タスマニア

TENET テネットのタスマニアのレビュー・感想・評価

TENET テネット(2020年製作の映画)
4.0
2020年186本目。

「一回では理解できない」と覚悟して
多少の時間逆行と物理学・量子学の内容を予習してみたけど
やはり理解度は50%ぐらい笑

いいんだ。何回も見にいくこと前提にしているし。
そういった意味で個人的には仕組みやルールの詳細が理解できなくても、映像表現とノーランが作ろうとしている世界それだけで、「何回も見よう」と思える出来だったと思う。
シンプルに「複数回見るのが苦痛な映画だったらどうしよう」って思ってたから笑

「インセプション」や「インターステラー」も難解な仕組みや、物語構造だけど、考察を深く深く進めると矛盾があったりする。
(少なくとも、考察サイトでそう指摘している人もいたし、それを読んで確かに自分も「矛盾だ」って思ったりしたから)
でも、ノーランは結構意図的にそこを許容して作ってんじゃないかなーっていうのが最近の自分の感想。
「愛」や「感情」みたいな不確実で明確に答えが出ないもので煙に巻く・・・って表現は不誠実だな。
科学的や理論的な構造を難解に表現することが真髄ではなく、物語の根底にあるのは常にエモエモなメッセージだったりするんじゃないかな。

TENET も時間逆行と順行の遭遇や、タイムパラドックス、ミッションの全容、各シーンにおける各人の行動、どの時間軸に人物か?という点など、色々論理的に考察したり整理したりするのもかなり楽しいと思うけど、
「世界を救う」「親友を救う」「一人の母親と息子を救う」みたいなめちゃくちゃシンプルでエモエモなミッションのお話みたいな捉え方でもいいんじゃないかなって思ったり。
まぁ、それがこの映画の解釈の全てにしてしまうのであれば、ノーラン映画がこんなに注目されるはずないんだけど。

詳細の内容や展開はこれから何回も見て整理していくとして
「無知は最大の武器」というのはとてもいいメッセージだなって思った。
このミッションが成功する上で大きな鍵を握るし、物語の結末のインパクトとしても大きな役割を果たす。
結果的に「TENET」という言葉の真意は10%ぐらいしか理解できていないと思うけど、ノーランはこの言葉自体も文字列の形で決めてるんじゃないかと思った。
特に「挟み撃ち」というワードが出てきた時に。
なので、「テネット」と表記することと「TENET」と表記することの間には天と地ほどの含みの違いがあるのでは。
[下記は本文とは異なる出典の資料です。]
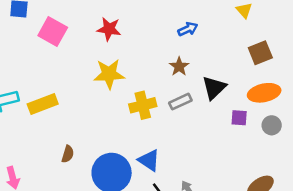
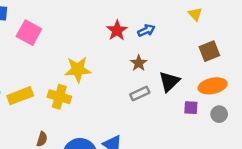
red star: (109, 29) -> (117, 30), moved, turned 30
yellow cross: (143, 105) -> (59, 97), moved, turned 30

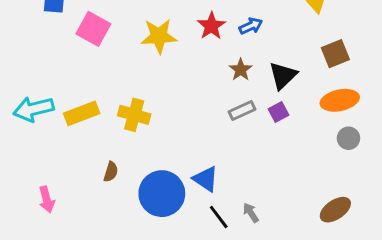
yellow star: (78, 70) -> (159, 36), moved
black triangle: (169, 82) -> (283, 76), moved
purple square: (191, 108) -> (278, 112), moved, turned -32

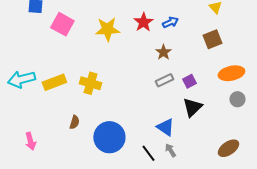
brown square: (335, 54) -> (212, 39), moved
black triangle: (283, 76) -> (192, 107), moved
blue triangle: (206, 179) -> (165, 127), moved

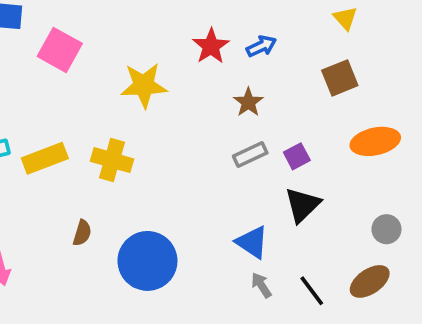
yellow star: (107, 29) -> (144, 85), moved
gray circle: (237, 99) -> (386, 229), moved
black line: (148, 153) -> (312, 291), moved

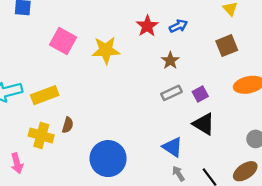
pink square: (60, 50) -> (63, 41), moved
yellow cross: (112, 160) -> (41, 135), moved
black triangle: (302, 205) -> (204, 124), turned -45
brown semicircle: (82, 233) -> (68, 125), moved

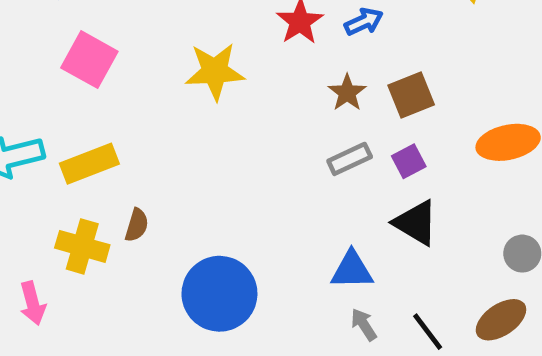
pink square: (63, 41) -> (89, 60), moved
brown square: (227, 46) -> (411, 95), moved
blue triangle: (173, 147) -> (352, 270), turned -35

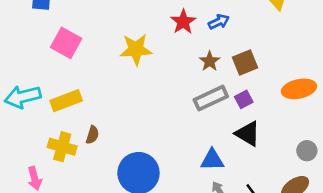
gray rectangle: (350, 159) -> (211, 98), size x1.4

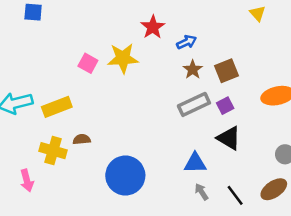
red star: (183, 22) -> (153, 27), moved
blue arrow: (219, 22) -> (186, 42), moved
pink square: (66, 43) -> (88, 63), moved, size x0.7
brown semicircle: (92, 135) -> (82, 139), turned -112

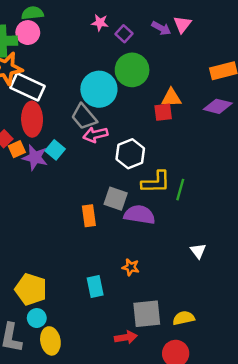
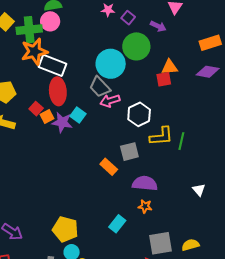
purple arrow: (161, 28) -> (158, 26), moved
gray square: (116, 199) -> (129, 152), turned -30
purple semicircle: (139, 215) -> (145, 183), moved
orange rectangle: (89, 216) -> (109, 167), turned -36
cyan rectangle: (95, 286) -> (117, 224), turned 54

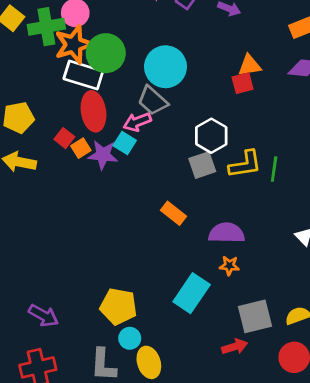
green circle: (136, 46) -> (106, 53), moved
orange star: (34, 52) -> (74, 44), moved
pink arrow: (110, 101) -> (137, 122), moved
gray square: (129, 152) -> (202, 165), moved
cyan rectangle: (117, 224) -> (192, 293), size x1.5

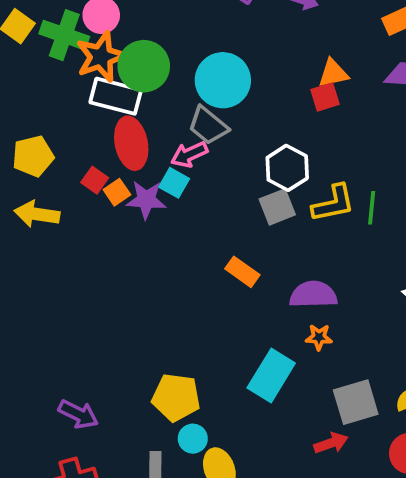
green cross: (46, 27) -> (64, 35), turned 32

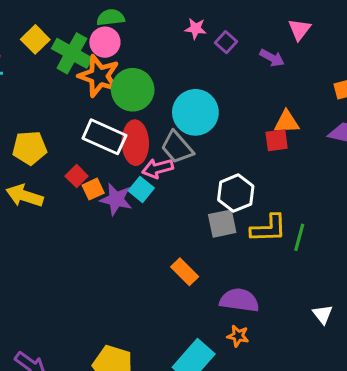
orange star: (101, 57) -> (99, 76), turned 30
white rectangle: (116, 96) -> (104, 137), moved
red ellipse: (131, 143) -> (135, 143), moved

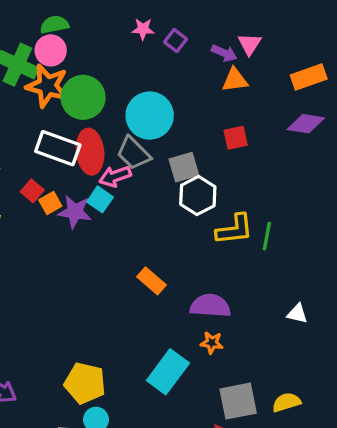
pink triangle: (299, 29) -> (250, 44), moved
orange triangle: (287, 122) -> (235, 80), moved
gray square: (222, 224) -> (184, 167), moved
white triangle: (323, 314) -> (297, 314), turned -35

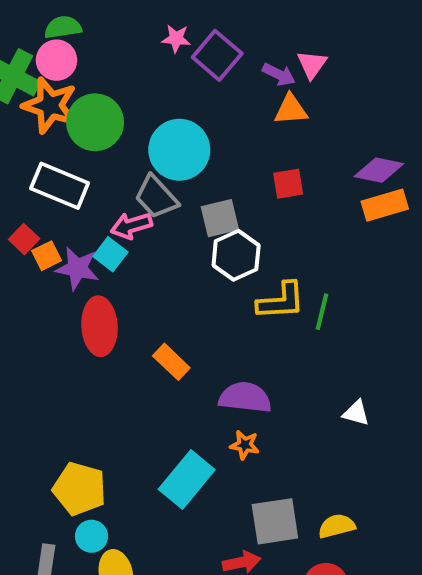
purple square: (176, 41) -> (217, 55), size x1.6
orange rectangle: (309, 77) -> (385, 205), moved
red ellipse: (90, 152) -> (99, 326), moved

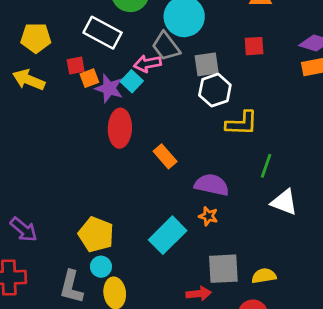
red square: (24, 239) -> (76, 66), turned 30
green line: (322, 312) -> (266, 166), moved
white triangle: (356, 413) -> (284, 202), size x1.5

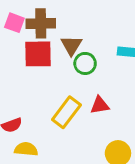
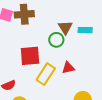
brown triangle: (71, 45) -> (65, 27), moved
red square: (38, 54) -> (30, 56), moved

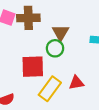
brown triangle: (65, 27) -> (61, 33), moved
green circle: (56, 40) -> (55, 48), moved

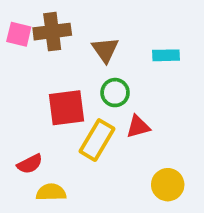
green circle: (55, 48) -> (115, 93), moved

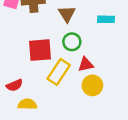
yellow circle: (168, 185) -> (92, 85), moved

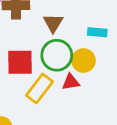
green circle: (72, 42) -> (57, 55), size x1.5
yellow circle: (92, 85) -> (83, 61), moved

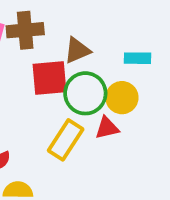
brown triangle: (53, 23) -> (77, 50), turned 40
red square: (20, 62) -> (50, 78), moved

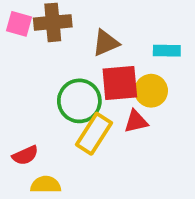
red square: (50, 78) -> (120, 83), moved
green circle: (85, 93) -> (79, 101), moved

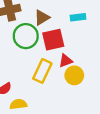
yellow circle: (151, 91) -> (74, 75), moved
green circle: (79, 101) -> (26, 36), moved

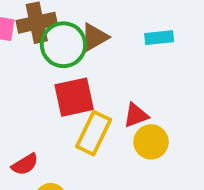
green circle: (26, 36) -> (63, 45), moved
red square: (53, 40) -> (74, 97), moved

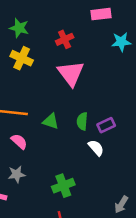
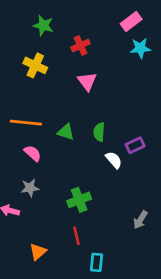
pink rectangle: (101, 14) -> (131, 22), moved, turned -30
green star: (19, 28) -> (43, 25), moved
pink triangle: (71, 73) -> (87, 81), size x0.7
purple rectangle: (106, 125) -> (135, 145), moved

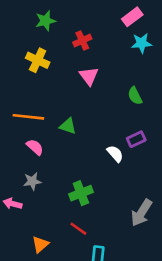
green star: (43, 25) -> (45, 21), turned -30
green semicircle: (99, 132) -> (135, 96), moved, turned -30
gray arrow: (140, 220) -> (141, 213), size x1.5
red line: (77, 236) -> (78, 229), turned -42

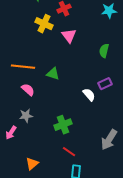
yellow cross: (38, 60) -> (44, 24), moved
green semicircle: (135, 96) -> (104, 51), turned 40
pink arrow: (13, 204) -> (11, 133), turned -72
red line: (78, 229) -> (69, 152), moved

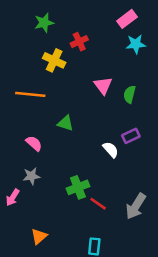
pink triangle: (69, 36) -> (103, 86), moved
orange line: (23, 67) -> (30, 94), moved
red line: (69, 152) -> (98, 204), moved

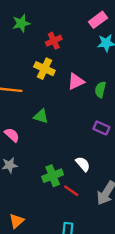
yellow cross: (54, 60) -> (44, 69), moved
pink triangle: (103, 86) -> (76, 81), turned 42
purple rectangle: (131, 136) -> (101, 128), turned 49
white semicircle: (111, 150) -> (83, 164), moved

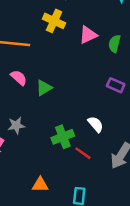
green triangle: (41, 116) -> (44, 88), moved, turned -49
pink semicircle: (12, 135) -> (19, 78), moved
orange triangle: (17, 221) -> (40, 185), moved, turned 42

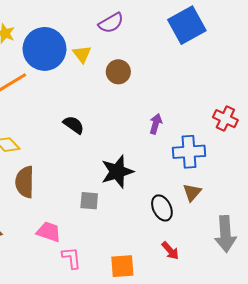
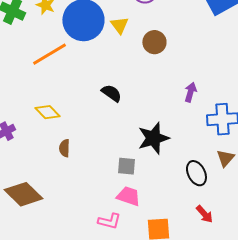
brown semicircle: (25, 182) -> (64, 148), size x0.6
pink trapezoid: (49, 232) -> (128, 196), moved
pink L-shape: (72, 258) -> (109, 221), turned 110

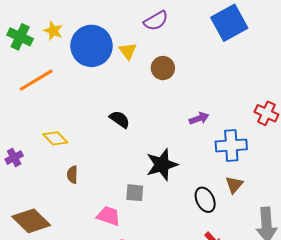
orange line: (49, 54) -> (36, 80), moved
purple arrow: (190, 92) -> (199, 118), turned 54
pink trapezoid: (128, 196) -> (109, 216), moved

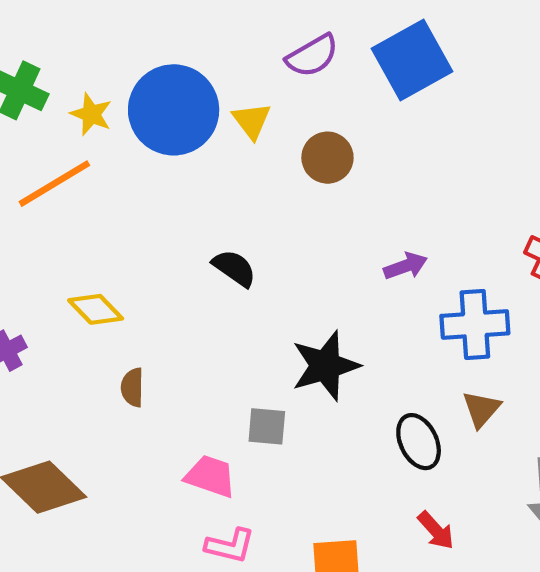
blue square: (229, 23) -> (412, 60), moved
yellow star: (53, 31) -> (91, 114), moved

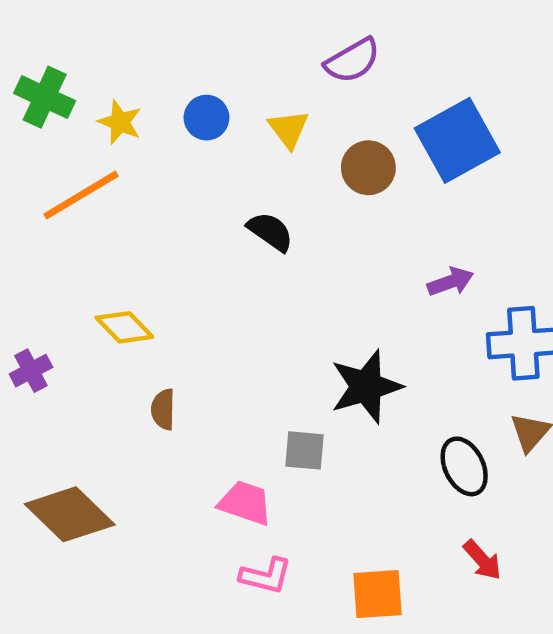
blue square: (412, 60) -> (457, 140), moved
blue circle: (174, 110) -> (206, 118), size x0.5
black semicircle: (234, 268) -> (270, 232), moved

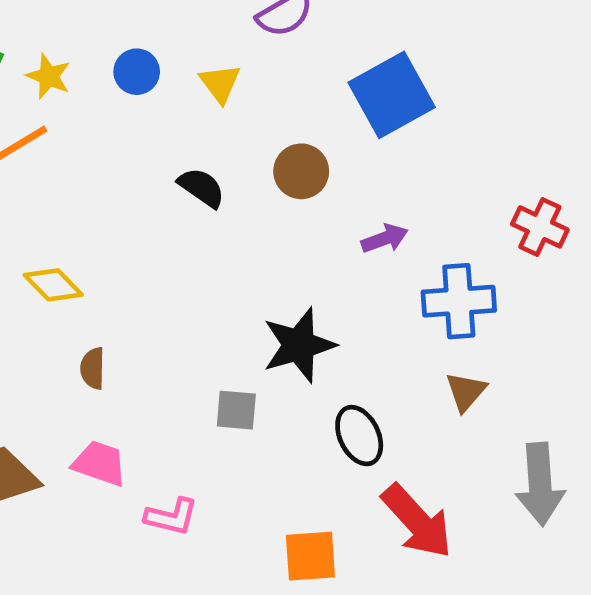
brown circle: (368, 168) -> (301, 171), moved
black ellipse: (464, 466) -> (359, 436), moved
pink trapezoid: (245, 503) -> (100, 463), moved
red arrow: (482, 560) -> (417, 521), size x1.8
pink L-shape: (266, 576) -> (171, 517), moved

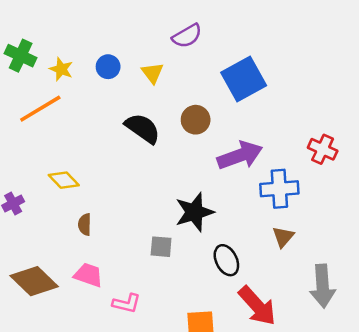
black semicircle: (202, 188) -> (143, 128), size x1.4
purple arrow: (385, 239) -> (240, 155), size x1.8

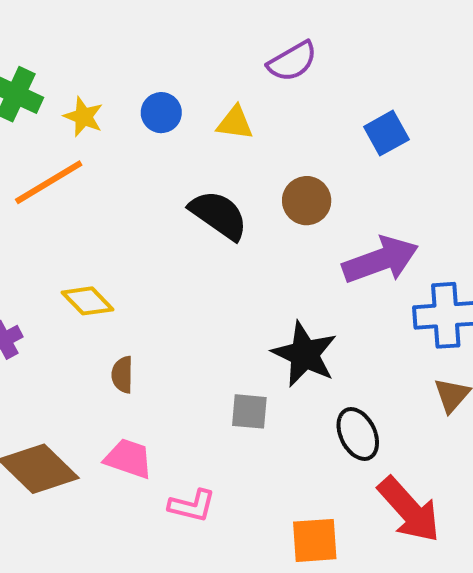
yellow triangle: (152, 73) -> (235, 123), turned -45
blue square: (244, 79) -> (386, 133), size x0.6
black star: (194, 212) -> (305, 354), turned -30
これは考えすぎか。

「知り合いにキャットを演じるエリザベス・デビッキに注目して欲しい」と言われたが、言われずとも夢中になってしまった。
美しく、弱く、強い母親だった。
ヒロイン像(?)としても結構インプレッシブ。

「主人公」は本当にいい意味でなんか輪郭がボヤッとしていた。
役名すら与えられない、役割すらハッキリわからない、それなのに物語上では間違いなく「主人公」である。
そんな主人公を演じたデンゼル・ワシントンの息子にも拍手。

やっぱり、SYNCOPY の文字列が出てくると無条件で興奮する程度にはノーランには期待している自分がいる。